I've been around guns and had guns since I was a kid, I'm 56 now. Mostly rifles and shotguns. I bought my first handgun last year. I just recently took the CCW class. I already knew 80% of what was taught. Just some of the legal stuff is what I wanted to know. There were a few people in the class that had no idea about guns and had never even fired one. A couple of comments during the class, "fire a warning shot first", "I don't want to kill anyone, I'll just shoot them in the leg and wound them". Both no no's. So even though the class didn't teach everything, it did help some people get the knowledge they needed instead of just carrying without any training.


----------



## tudkey (Sep 24, 2014)

I have had a few minor drug criminal charges on my record from many years ago. I can’t get them expunged bc I didn’t expunge my first charge before my second. Now they consider me a repeat offender. I believe that bars me to obtain a ccw. I am however a legal gun owner. I rarely open carry. Now I can more freely exercise my 2 amendment rights if I wish to conceal my firearm from those who dislike guns.


----------



## Safety1st (Apr 20, 2007)

tudkey said:


> ...a legal gun owner. I rarely open carry. Now I can more freely exercise my 2 amendment rights if I wish to conceal my firearm from those who dislike guns.


I don't understand part of your post but I M 110% correct that the new law doesn't change if you are allowed to carry concealed, just removes the need to go get checked out $$ and get licensed. So, if you were Ok to go to the Sheriffs, apply, get the CHL, and carry, you can do so in June just skip the Sheriff portion. There are other things you can't do, carry into a school zone etc. but it's mostly exactly the same, just no CHL in your wallet.

Hope that helps someone


----------



## TRIPLE-J (Sep 18, 2006)

night vision said:


> Why should a law-abiding citizen have pay or get government approval to exercise their 2nd amendment right.
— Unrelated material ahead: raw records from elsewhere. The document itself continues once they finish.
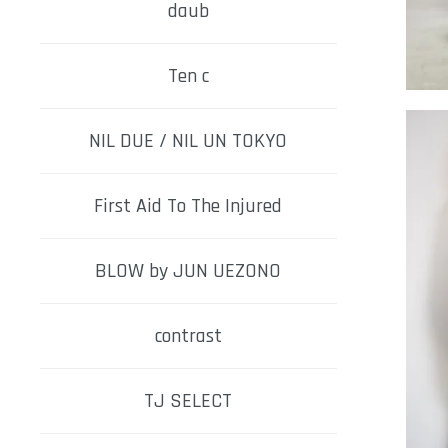
daub
Ten c
NIL DUE / NIL UN TOKYO
First Aid To The Injured
BLOW by JUN UEZONO
contrast
TJ SELECT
They didnt you could open carry anytime you wanted


----------



## night vision (Apr 26, 2016)

TRIPLE-J said:


> They didnt you could open carry anytime you wanted


The whole thread has been about Constitutional (concealed) carry, not open carry.


----------



## TRIPLE-J (Sep 18, 2006)

night vision said:


> The whole thread has been about Constitutional (concealed) carry, not open carry.
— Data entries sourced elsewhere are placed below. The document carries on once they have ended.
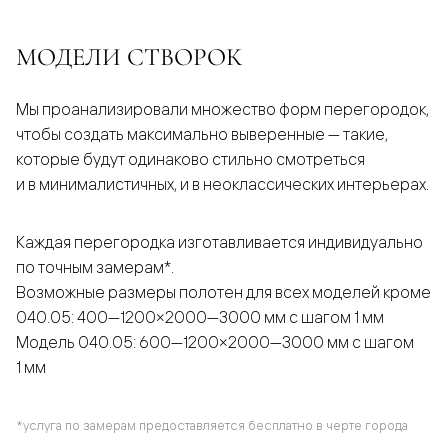
МОДЕЛИ СТВОРОК
Мы проанализировали множество форм перегородок,
чтобы создать максимально выверенные — такие,
которые будут одинаково стильно смотреться
и в минималистичных, и в неоклассических интерьерах.
Каждая перегородка изготавливается индивидуально
по точным замерам*.
Возможные размеры полотен для всех моделей кроме
040.05: 400—1200×2000—3000 мм с шагом 1 мм
Модель 040.05: 600—1200×2000—3000 мм с шагом
1 мм
*услуга по замерам предоставляется бесплатно в черте города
Your post was about a person not having to pay for his constutional rights under the 2nd amendment which apllies to open carry


----------



## night vision (Apr 26, 2016)

TRIPLE-J said:


> Your post was about a person not having to pay for his constutional rights under the 2nd amendment which apllies to open carry


So, you're say The 2nsd amendment only applies to open carry? To carry concealed you should have to pay a fee? Since the governor signed it I guess it doesn't matter at this point.


----------



## TRIPLE-J (Sep 18, 2006)

night vision said:


> So, you're say The 2nsd amendment only applies to open carry? To carry concealed you should have to pay a fee? Since the governor signed it I guess it doesn't matter at this point.


Dont try to put words in my mouth
You said that not me
The 2nd amendment applies to anyway you decide to carry in my book


----------



## night vision (Apr 26, 2016)

TRIPLE-J said:


> Dont try to put words in my mouth
> You said that not me
> The 2nd amendment applies to anyway you decide to carry in my book


Whatever, it's a thread about the right to concealed carry!


----------



## TRIPLE-J (Sep 18, 2006)

People can say that the new law is gonna turn things back into the wild west...im not buyin that
Has anyone been to a gun store lately???
Cant even get to the counter usually and you cant tell me ALL of those people have ccw's
You dont need a ccw to buy a gun
I have my ccw and i will renew it when the time comes or until i can conceal carry in any state i want to go too...which in my opinion is how it should be..as far as im concerned thats our right under the U S constitution and shouldnt be handled on the state levels...anotherwords, i feel i should be able to conceal carry in any state i want to go visit....unfortunately i cant do that right now...just my 2 cents


----------



## Shad Rap (Nov 10, 2010)

night vision said:


> Whatever, it's a thread about the right to concealed carry!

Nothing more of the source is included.